Concrètement, entre une organisation qui possède un millier de salariés et 58.000 bénévoles comme les Restos du Coeur et une petite association de solidarité locale qui compte trois personnes, un rapport d'activité sera plus ou moins long, plus ou moins précis, plus ou moins bien rédigé. Par exemple, le rapport 2010 des Restos du coeur comporte deux parties (capture d'écran ci-dessous), près de 45 pages, une mise en page aussi travaillée que celle d'un magazine, avec de grandes photos.

En clair, il n'y a pas de règles pour rédiger un rapport d'activité. Voilà pourquoi le Comité de la Charte a mis en place un document de recommandations (que vous pouvez télécharger ici en PDF) dans lequel vous trouverez quelques indications pour rédiger un rapport d'activité.

Ce dernier doit notamment:

> décrire le projet associatif

> donner les événements clés de l'année et des indicateurs chiffrés

> expliquer l'activité de l'année

> la gouvernance

> les ressources humaines

> et contenir le rapport financier

Un rapport des activités... qui ont râté

D'autres ONG ont eu l'idée, comme Ingénieurs sans frontières, d'introduire dans leur rapport d'activité un chapitre consacré... à leurs échecs rencontrés sur le terrain. Une démarche audacieuse, et suivie par trop peu d'ONG. Le rapport d'activité reste en effet avant tout un moyen de communication, parfois un outil pour remercier les donateurs et accessoirement une manière d'informer les journalistes.

Toutes les associations doivent rendre des comptes, mais celles qui ont plus de moyens doivent les faire certifier par un Commissaire au Compte. “Les organisations qui collectent plus de 153.000 euros de dons par an ont l'obligation de fournir un tableau synthétique qui reprend la totalité des missions sociales et des ressources”, détaille Gwenaëlle Dufour, directrice juridique et fiscale de France Générosités.

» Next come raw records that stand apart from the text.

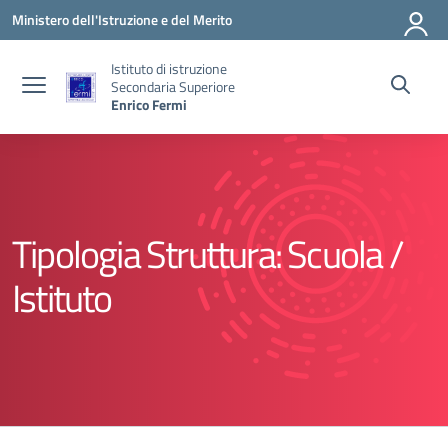
Vai ai contenuti
Vai al menu di navigazione
Vai al footer
Ministero dell'Istruzione e del Merito
Istituto di istruzione
Secondaria Superiore
Enrico Fermi
Tipologia Struttura:
Scuola /
Istituto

Depuis cette année, les associations doivent recourir à une nouvelle présentation plus claire des comptes. Chaque association pourra par exemple mieux déterminer ce qui doit être compris dans les frais de fonctionnement, dans les frais de siège, etc.

Le web, nouvelle caisse de résonnance

Si ces rapports d'activité sont un document de référence pour les bailleurs de fonds, ils constituent également un outil de communication très utile pour les associations. Avec Internet, ils bénéficient d'une nouvelle diffusion. La Fondation de France propose par exemple sur son site des vidéos qui détaillent son rapport d'activité. “Sur le web, nous pouvons être plus pédagogiques, en mettant par exemple à disposition nos rapports d'activité toute l'année”, commente Agnès Lamoureux, directrice de la communication.

Ces documents, censés être des rapports de référence, ne sont pas suffisants pour les bailleurs, qui exigent souvent des rapports préliminaires, intermédiaires et finaux pour les projets qu'ils financent. “On passe notre temps à faire des rapports sous prétexte d'évaluer des projets et de rendre compte de ce qu'on fait”, s'énerve Julien Bartoletti, chargé de mission à Médecins sans Frontières (MSF), qui estime avoir rédigé des centaines de rapports dans sa carrière passée au sein de plusieurs ONG. Une exigence de transparence qui comporte le risque, bureaucratie oblige, de ralentir la mise en place des actions sur le terrain.